In base all’art. 415 c.c. “il maggiore d’età infermo di mente, lo stato del quale non é talmente grave da far luogo all’interdizione, può essere inabilitato.Possono anche essere inabilitati coloro che, per prodigalità o per abuso abituale di bevande alcooliche o di stupefacenti, espongono sé o la loro famiglia a gravi pregiudizi economici. Possono infine essere inabilitati il sordo e il cieco dalla nascita o dalla prima infanzia, se non hanno ricevuto un’educazione sufficiente, salva l’applicazione dell’articolo 414 quando risulta che essi sono del tutto incapaci di provvedere ai propri interessi”.

L’espressione “sordo” è stata sostituita al termine “sordomuto” dall’art. 1 della L. 20 febbraio 2006 n. 95.

Con riferimento all’inabilitazione nella Relazione del Ministro Guardasigilli Dino Grandi al Codice Civile  si legge che “Per quanto riguarda le persone che possono essere inabilitate, è stato modificato l’art. 410 del progetto per riferire anche al prodigo, in conformità della proposta pervenuta, l’estremo del pericolo di pregiudizio economico: con questo rimane chiarito e meglio precisato il concetto stesso di prodigalità, la quale è presa in considerazione dalla norma in esame in rapporto a chi con lo sperpero e la dilapidazione minacci di rovinare la famiglia. Secondo i voti espressi, nel terzo comma dello stesso articolo, si è parlato, anzichè di “cieco dalla nascita”, di “cieco dalla nascita o dalla prima infanzia”, consacrando così nel testo legislativo l’interpretazione estensiva che è stata data dalla giurisprudenza all’art. 340 del codice civile del 1865. Si è ritenuto superfluo aggiungere una disposizione per precisare, come fa l’art. 339 del codice predetto, di quali atti sia incapace l’inabilitato.

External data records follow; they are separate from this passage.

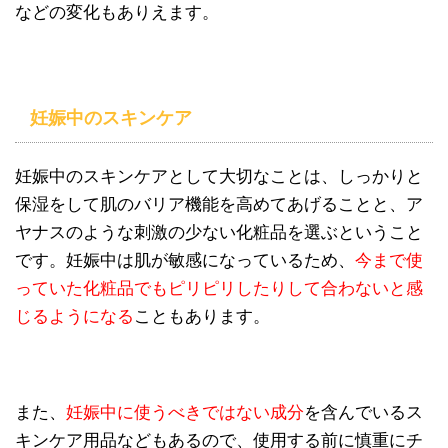
などの変化もありえます。
妊娠中のスキンケア
妊娠中のスキンケアとして大切なことは、しっかりと
保湿をして肌のバリア機能を高めてあげることと、ア
ヤナスのような刺激の少ない化粧品を選ぶということ
です。妊娠中は肌が敏感になっているため、
今まで使
っていた化粧品でもピリピリしたりして合わないと感
じるようになる
こともあります。
また、
妊娠中に使うべきではない成分
を含んでいるス
キンケア用品などもあるので、使用する前に慎重にチ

Ciò risulta già chiaramente dal combinato disposto dell’art. 424 c.c., che rende applicabile alla curatela degli inabilitati le norme riguardanti la curatela dei minori emancipati, e dell’art. 394 del c.c. sulla capacità dell’emancipato”.

Per l’applicazione dell’istituto della inabilitazione occorre quindi che il soggetto di cui si chiede la tutela si trovi in uno stato di semi-incapacità d’intendere e di volere. In tal caso, il Tribunale territorialmente competente nominerà curatore. Quest’ultimo non si sostituirà all’inabilitato, bensì lo assisterà limitandosi ad integrarne la volontà nel compimento degli atti di ordinaria amministrazione che riguardano la cura dei suoi interessi.

La sentenza con la quale il Tribunale dichiara lo stato di inabilitazione va annotata a margine dell’atto di nascita.